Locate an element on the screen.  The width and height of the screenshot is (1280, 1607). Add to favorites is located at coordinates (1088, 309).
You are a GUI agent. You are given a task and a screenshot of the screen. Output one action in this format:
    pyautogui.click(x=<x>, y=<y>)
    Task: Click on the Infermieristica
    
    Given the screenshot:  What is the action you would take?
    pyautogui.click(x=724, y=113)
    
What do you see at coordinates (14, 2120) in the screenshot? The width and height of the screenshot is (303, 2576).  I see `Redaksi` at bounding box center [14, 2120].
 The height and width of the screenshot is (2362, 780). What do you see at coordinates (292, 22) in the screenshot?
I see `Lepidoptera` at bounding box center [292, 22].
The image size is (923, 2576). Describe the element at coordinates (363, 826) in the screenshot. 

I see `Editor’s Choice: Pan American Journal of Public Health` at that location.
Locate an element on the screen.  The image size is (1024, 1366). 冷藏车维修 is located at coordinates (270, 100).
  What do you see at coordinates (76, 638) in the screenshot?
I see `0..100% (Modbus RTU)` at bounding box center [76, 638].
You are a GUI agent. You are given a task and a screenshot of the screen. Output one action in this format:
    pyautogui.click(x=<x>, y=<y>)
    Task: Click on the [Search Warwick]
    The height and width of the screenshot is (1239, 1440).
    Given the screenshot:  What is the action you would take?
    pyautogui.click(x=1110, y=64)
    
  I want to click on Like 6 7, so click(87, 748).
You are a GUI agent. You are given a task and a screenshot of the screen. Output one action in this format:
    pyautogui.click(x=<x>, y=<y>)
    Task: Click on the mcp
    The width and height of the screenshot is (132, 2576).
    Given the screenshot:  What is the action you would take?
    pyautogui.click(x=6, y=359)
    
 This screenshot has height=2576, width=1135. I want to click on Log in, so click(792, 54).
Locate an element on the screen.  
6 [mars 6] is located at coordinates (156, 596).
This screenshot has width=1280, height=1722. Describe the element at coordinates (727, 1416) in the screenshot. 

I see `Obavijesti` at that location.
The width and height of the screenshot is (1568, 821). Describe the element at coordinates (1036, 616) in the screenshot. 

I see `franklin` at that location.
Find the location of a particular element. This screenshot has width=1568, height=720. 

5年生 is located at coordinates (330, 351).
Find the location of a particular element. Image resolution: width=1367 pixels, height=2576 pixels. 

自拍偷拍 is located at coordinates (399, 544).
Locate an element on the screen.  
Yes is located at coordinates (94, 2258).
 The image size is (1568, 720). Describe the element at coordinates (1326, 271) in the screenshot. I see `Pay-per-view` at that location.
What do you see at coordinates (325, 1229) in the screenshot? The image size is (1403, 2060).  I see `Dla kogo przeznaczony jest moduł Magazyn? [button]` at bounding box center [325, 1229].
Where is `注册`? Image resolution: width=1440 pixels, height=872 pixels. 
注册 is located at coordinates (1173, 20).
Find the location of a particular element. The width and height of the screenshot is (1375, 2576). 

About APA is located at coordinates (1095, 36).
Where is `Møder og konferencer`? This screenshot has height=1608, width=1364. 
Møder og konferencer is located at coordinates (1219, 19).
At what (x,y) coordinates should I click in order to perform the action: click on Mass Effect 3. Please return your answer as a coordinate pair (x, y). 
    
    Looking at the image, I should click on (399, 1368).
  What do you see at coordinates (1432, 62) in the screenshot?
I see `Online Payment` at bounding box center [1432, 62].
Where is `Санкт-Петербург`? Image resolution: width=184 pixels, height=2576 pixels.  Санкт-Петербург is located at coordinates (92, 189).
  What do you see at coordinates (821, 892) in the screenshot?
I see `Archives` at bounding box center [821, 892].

:: What you will do ::
Retype every line above with nothing changed.

:: Output for this task ::
Locate an element on the screen.  The width and height of the screenshot is (1280, 1607). Add to favorites is located at coordinates (1088, 309).
You are a GUI agent. You are given a task and a screenshot of the screen. Output one action in this format:
    pyautogui.click(x=<x>, y=<y>)
    Task: Click on the Infermieristica
    
    Given the screenshot:  What is the action you would take?
    pyautogui.click(x=724, y=113)
    
What do you see at coordinates (14, 2120) in the screenshot? The width and height of the screenshot is (303, 2576).  I see `Redaksi` at bounding box center [14, 2120].
 The height and width of the screenshot is (2362, 780). What do you see at coordinates (292, 22) in the screenshot?
I see `Lepidoptera` at bounding box center [292, 22].
The image size is (923, 2576). Describe the element at coordinates (363, 826) in the screenshot. 

I see `Editor’s Choice: Pan American Journal of Public Health` at that location.
Locate an element on the screen.  The image size is (1024, 1366). 冷藏车维修 is located at coordinates (270, 100).
  What do you see at coordinates (76, 638) in the screenshot?
I see `0..100% (Modbus RTU)` at bounding box center [76, 638].
You are a GUI agent. You are given a task and a screenshot of the screen. Output one action in this format:
    pyautogui.click(x=<x>, y=<y>)
    Task: Click on the [Search Warwick]
    The height and width of the screenshot is (1239, 1440).
    Given the screenshot:  What is the action you would take?
    pyautogui.click(x=1110, y=64)
    
  I want to click on Like 6 7, so click(87, 748).
You are a GUI agent. You are given a task and a screenshot of the screen. Output one action in this format:
    pyautogui.click(x=<x>, y=<y>)
    Task: Click on the mcp
    The width and height of the screenshot is (132, 2576).
    Given the screenshot:  What is the action you would take?
    pyautogui.click(x=6, y=359)
    
 This screenshot has height=2576, width=1135. I want to click on Log in, so click(792, 54).
Locate an element on the screen.  
6 [mars 6] is located at coordinates (156, 596).
This screenshot has width=1280, height=1722. Describe the element at coordinates (727, 1416) in the screenshot. 

I see `Obavijesti` at that location.
The width and height of the screenshot is (1568, 821). Describe the element at coordinates (1036, 616) in the screenshot. 

I see `franklin` at that location.
Find the location of a particular element. This screenshot has width=1568, height=720. 

5年生 is located at coordinates (330, 351).
Find the location of a particular element. Image resolution: width=1367 pixels, height=2576 pixels. 

自拍偷拍 is located at coordinates (399, 544).
Locate an element on the screen.  
Yes is located at coordinates (94, 2258).
 The image size is (1568, 720). Describe the element at coordinates (1326, 271) in the screenshot. I see `Pay-per-view` at that location.
What do you see at coordinates (325, 1229) in the screenshot? The image size is (1403, 2060).  I see `Dla kogo przeznaczony jest moduł Magazyn? [button]` at bounding box center [325, 1229].
Where is `注册`? Image resolution: width=1440 pixels, height=872 pixels. 
注册 is located at coordinates (1173, 20).
Find the location of a particular element. The width and height of the screenshot is (1375, 2576). 

About APA is located at coordinates (1095, 36).
Where is `Møder og konferencer`? This screenshot has height=1608, width=1364. 
Møder og konferencer is located at coordinates (1219, 19).
At what (x,y) coordinates should I click in order to perform the action: click on Mass Effect 3. Please return your answer as a coordinate pair (x, y). 
    
    Looking at the image, I should click on (399, 1368).
  What do you see at coordinates (1432, 62) in the screenshot?
I see `Online Payment` at bounding box center [1432, 62].
Where is `Санкт-Петербург`? Image resolution: width=184 pixels, height=2576 pixels.  Санкт-Петербург is located at coordinates (92, 189).
  What do you see at coordinates (821, 892) in the screenshot?
I see `Archives` at bounding box center [821, 892].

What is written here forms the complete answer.